Please copy, exactly as they appear below, the lines from the one containing "Kontakt (1153, 39)" through the one containing "XXX fille (157, 2416)".

* _Given data_
--------------------------------------------------

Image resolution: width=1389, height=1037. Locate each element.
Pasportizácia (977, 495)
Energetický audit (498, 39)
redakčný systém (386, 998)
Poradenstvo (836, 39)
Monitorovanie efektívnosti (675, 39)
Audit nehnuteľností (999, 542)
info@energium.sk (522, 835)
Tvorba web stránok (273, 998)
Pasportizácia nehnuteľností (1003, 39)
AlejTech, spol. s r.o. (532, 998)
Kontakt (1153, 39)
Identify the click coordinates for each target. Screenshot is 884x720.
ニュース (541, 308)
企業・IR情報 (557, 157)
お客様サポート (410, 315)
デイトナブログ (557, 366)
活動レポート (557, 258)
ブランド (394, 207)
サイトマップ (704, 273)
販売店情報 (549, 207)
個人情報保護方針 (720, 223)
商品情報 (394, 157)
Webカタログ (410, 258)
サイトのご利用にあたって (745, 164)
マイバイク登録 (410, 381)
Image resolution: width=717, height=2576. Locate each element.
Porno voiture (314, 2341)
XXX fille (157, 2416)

--------------------------------------------------

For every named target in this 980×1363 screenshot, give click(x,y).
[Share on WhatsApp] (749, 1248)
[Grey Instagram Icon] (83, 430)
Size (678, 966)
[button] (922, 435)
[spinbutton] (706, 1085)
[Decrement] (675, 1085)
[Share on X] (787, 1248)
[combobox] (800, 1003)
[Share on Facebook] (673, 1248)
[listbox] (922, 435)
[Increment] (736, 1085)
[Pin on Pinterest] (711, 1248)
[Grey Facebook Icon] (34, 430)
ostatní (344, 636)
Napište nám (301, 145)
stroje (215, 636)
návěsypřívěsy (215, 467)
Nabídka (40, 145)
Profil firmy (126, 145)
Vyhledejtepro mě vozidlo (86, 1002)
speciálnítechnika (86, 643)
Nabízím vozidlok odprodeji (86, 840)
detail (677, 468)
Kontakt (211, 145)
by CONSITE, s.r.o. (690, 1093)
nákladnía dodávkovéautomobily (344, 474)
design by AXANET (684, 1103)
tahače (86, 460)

--------------------------------------------------

* _Answer box_
Kontakt (1153, 39)
Identify the click coordinates for each target. Screenshot is 884x720.
ニュース (541, 308)
企業・IR情報 (557, 157)
お客様サポート (410, 315)
デイトナブログ (557, 366)
活動レポート (557, 258)
ブランド (394, 207)
サイトマップ (704, 273)
販売店情報 (549, 207)
個人情報保護方針 (720, 223)
商品情報 (394, 157)
Webカタログ (410, 258)
サイトのご利用にあたって (745, 164)
マイバイク登録 (410, 381)
Image resolution: width=717, height=2576. Locate each element.
Porno voiture (314, 2341)
XXX fille (157, 2416)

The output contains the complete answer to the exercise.